Татьяна Федоровна с серьезным лицом посмотрела на княгиню.
— Да, я тоже слышал, — сказал доктор. — Это объяснить, конечно, нельзя, но у Флоренского совершенно точно вычислено, математически.
— Какая-то радость есть в этой кончине, — блестя глазами, сказала Татьяна Федоровна. — И очень важно, что именно на Пасху, так и должно быть… Рожден в Рождество, а умер на Пасху… И гроб этот, как будто он сам несся, а не его несли. У меня такое впечатление, что гроб несся по воздуху, а за ним, как за вождем, бежала, именно бежала, толпа… — И в глазах ее явился уж совсем нездоровый блеск, какой бывает у деревенских кликуш.
— Надо теперь создать общество, — сказал Борис Федорович. — Однако важно, чтобы это было общество не только музыкантов и даже по возможности не музыкантов… И уж во всяком случае, не тех, кто при жизни гения кричали «Распни его!». Кстати, я слышал, Рахманинов собирался исполнять Александра Николаевича… Концерты как бы в память…
— Какое кощунство, — вскричал доктор и покраснел, — да и способен ли он… Этот Сальери… Пуччини…
— Господа, — негромко сказал Леонтий Михайлович, — но ведь всякая смерть примиряет, особенно смерть гения…
— Вы прагматик, — сказал доктор и сердито глянул на Леонтия Михайловича, — те, кто захочет идти за Скрябиным дальше, не останавливаясь перед его могилой, должны помнить, что на первом плане была его великая идея, его мистика… А она непримирима и чужда прагматизму… Впрочем, по одному из пунктов я с вами, как с прагматиком, все же хочу поговорить.
Доктор взял Леонтия Михайловича об руку и они вышли в соседний кабинет.
— Я согласен с доктором, — сказал Подгаецкий, — Александр Николаевич был сначала великий учитель человечества, а потом уже музыкант.
— Да, да, — сказала княгиня Гагарина, — ведь он самое свое великое оставил незапечатленным в физическом плане… Стало быть, не в музыке центр его творчества.
— Притом это находится в полном соответствии с его стремлением дематериализовать, — Подгаецкий замялся, — это… все это… N'est се pas? — нервный тик его обострился. — В первую голову надо именно мистическую… Эту… А музыкальная… Это неважно… И чтоб не попадали в общество инородные тела… Рахманинов, Кусевицкий, Танеев… Это ведь совершенно чуждый элемент…
В соседнем кабинете, полутемном, освещенном лишь фонарями с улицы, где пол был устлан толстым ковром и меж пальм в кадках стоял рабочий рояль Скрябина, доктор совсем иным, тихим усталым голосом говорил Леонтию Михайловичу.
— Нам, друзьям, надо подумать очень экстренно об одной вещи: ведь семья-то совсем без гроша… Все, что было, истрачено на болезнь, да и было-то пустяки… Трое детей, мать больная, сама Татьяна Федоровна совершенно к жизни не приспособлена…
— Да, этим надо заняться, — сказал Леонтий Михайлович и посмотрел на доктора, потом перевел взгляд на темный рояль, на пальмы.

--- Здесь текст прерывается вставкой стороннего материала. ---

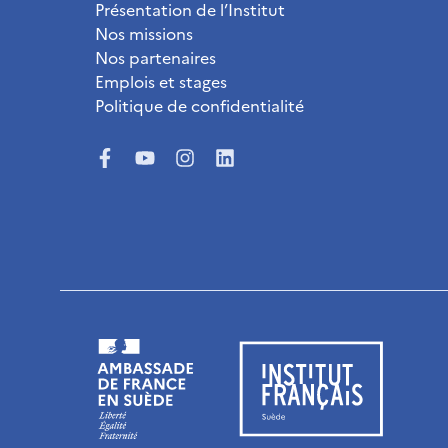
Présentation de l’Institut
Nos missions
Nos partenaires
Emplois et stages
Politique de confidentialité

— Ах, Боже мой, доктор, о чем это мы… Деньги, семья… А ведь Скрябин умер… Мы одни здесь с вами, доктор, будем честны… Неужели вам не хочется забыть обо всем — о распрях, о спорах… сказать самому себе — да, вот куда привели все эти безграничные метания, вся эта фантасмагория, богочеловечество и человекобожество… Он хотел быть богом, хотел зажечь весь мир, а сам пал от ничтожного фурункула, от стрептококка… Какая злая и страшная насмешка судьбы… А если б мы, его друзья, сказали ему при жизни: «Александр Николаевич, вы не богочеловек, не всемирный Мессия, не новый Христос, а всего-навсего гениальный русский композитор… удовлетворитесь этим, цените это в себе…

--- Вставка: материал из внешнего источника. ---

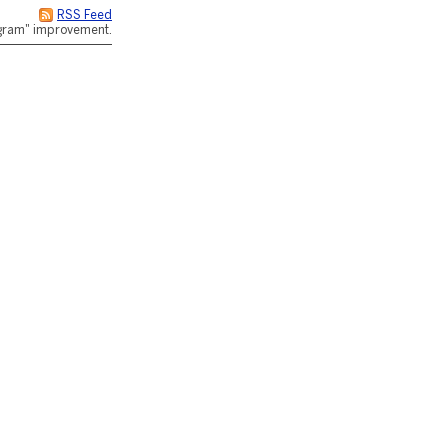
RSS Feed
rogram" improvement.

— Вы опасный человек, — сказал доктор, — надеюсь, вы не посмеете затеять подобный разговор при Татьяне Федоровне.
В гостиной Борис Федорович говорил:
— Да, кончина Александра Николаевича — это великое событие, это страшное событие… Это больше, чем война, чем все победы и поражения… В астральных планах была буря, и она унесла Скрябина туда, где он, собственно, и должен быть, потому что он нездешний.